Start of Block

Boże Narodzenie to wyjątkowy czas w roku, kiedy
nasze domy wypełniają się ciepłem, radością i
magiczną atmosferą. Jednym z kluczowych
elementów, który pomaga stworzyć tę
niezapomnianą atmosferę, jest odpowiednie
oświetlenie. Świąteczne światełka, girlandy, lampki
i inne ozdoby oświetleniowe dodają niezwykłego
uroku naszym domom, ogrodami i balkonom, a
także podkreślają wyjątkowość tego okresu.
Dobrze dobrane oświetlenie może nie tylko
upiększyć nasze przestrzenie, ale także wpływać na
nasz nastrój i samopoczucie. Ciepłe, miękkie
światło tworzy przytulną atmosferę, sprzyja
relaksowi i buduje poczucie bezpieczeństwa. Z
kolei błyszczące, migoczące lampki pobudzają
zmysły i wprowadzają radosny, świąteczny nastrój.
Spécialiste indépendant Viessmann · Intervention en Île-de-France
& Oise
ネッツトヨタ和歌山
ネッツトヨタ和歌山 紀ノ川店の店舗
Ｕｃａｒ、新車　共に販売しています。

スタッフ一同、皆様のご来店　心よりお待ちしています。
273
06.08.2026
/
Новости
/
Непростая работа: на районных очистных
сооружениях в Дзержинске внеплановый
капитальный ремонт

End of Block
Start of Block

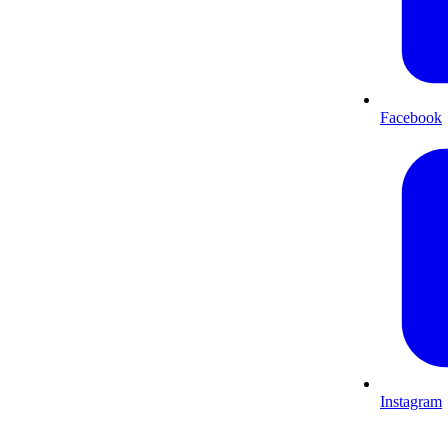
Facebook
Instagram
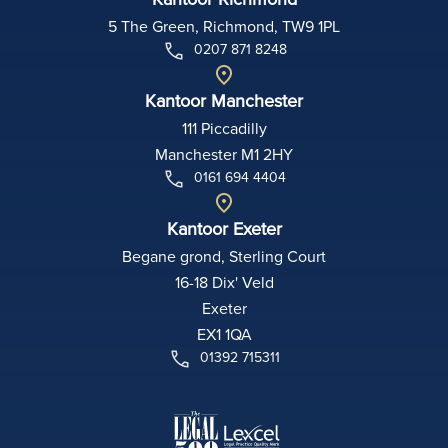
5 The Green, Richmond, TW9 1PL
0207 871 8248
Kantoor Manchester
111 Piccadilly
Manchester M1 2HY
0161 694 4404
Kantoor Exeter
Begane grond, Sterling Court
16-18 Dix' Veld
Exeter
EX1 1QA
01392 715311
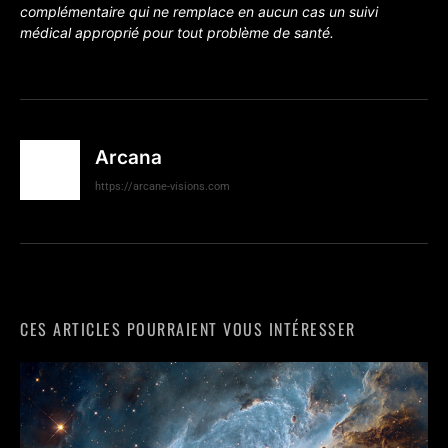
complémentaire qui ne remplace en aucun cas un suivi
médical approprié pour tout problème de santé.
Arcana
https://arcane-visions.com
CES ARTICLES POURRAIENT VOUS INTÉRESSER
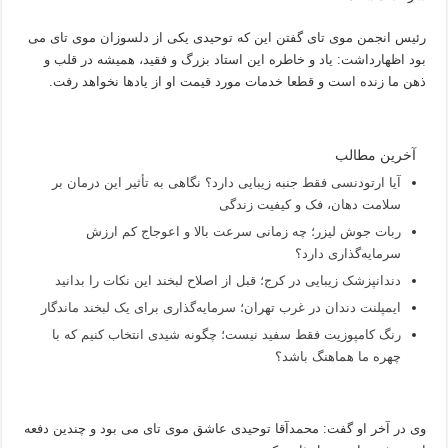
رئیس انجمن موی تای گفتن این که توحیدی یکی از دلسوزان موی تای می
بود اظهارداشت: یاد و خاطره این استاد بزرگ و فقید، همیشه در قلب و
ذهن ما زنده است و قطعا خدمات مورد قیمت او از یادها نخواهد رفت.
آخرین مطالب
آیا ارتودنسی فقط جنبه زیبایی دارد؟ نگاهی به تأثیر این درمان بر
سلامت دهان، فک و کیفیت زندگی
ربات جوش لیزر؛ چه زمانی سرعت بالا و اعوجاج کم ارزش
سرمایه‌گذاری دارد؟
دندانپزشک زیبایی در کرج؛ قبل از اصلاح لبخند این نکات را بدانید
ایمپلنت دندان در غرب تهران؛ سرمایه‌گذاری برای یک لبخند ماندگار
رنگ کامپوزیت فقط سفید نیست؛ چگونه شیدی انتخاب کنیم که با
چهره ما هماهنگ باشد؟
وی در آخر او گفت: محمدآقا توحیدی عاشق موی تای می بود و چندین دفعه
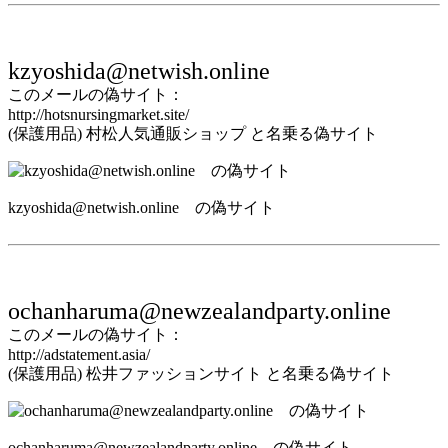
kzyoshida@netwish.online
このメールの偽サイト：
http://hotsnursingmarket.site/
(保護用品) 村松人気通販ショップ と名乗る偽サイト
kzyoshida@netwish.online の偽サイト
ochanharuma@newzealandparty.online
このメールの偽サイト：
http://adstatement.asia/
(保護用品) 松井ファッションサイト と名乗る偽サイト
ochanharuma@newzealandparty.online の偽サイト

End of Block

Exercise directions
Go through the listing above and write out exactly the lines starting with the one holding "magiczną atmosferą. Jednym z kluczowych" and running through the one holding "upiększyć nasze przestrzenie, ale", ends included, and no others.

Exercise solution
magiczną atmosferą. Jednym z kluczowych
elementów, który pomaga stworzyć tę
niezapomnianą atmosferę, jest odpowiednie
oświetlenie. Świąteczne światełka, girlandy, lampki
i inne ozdoby oświetleniowe dodają niezwykłego
uroku naszym domom, ogrodami i balkonom, a
także podkreślają wyjątkowość tego okresu.
Dobrze dobrane oświetlenie może nie tylko
upiększyć nasze przestrzenie, ale także wpływać na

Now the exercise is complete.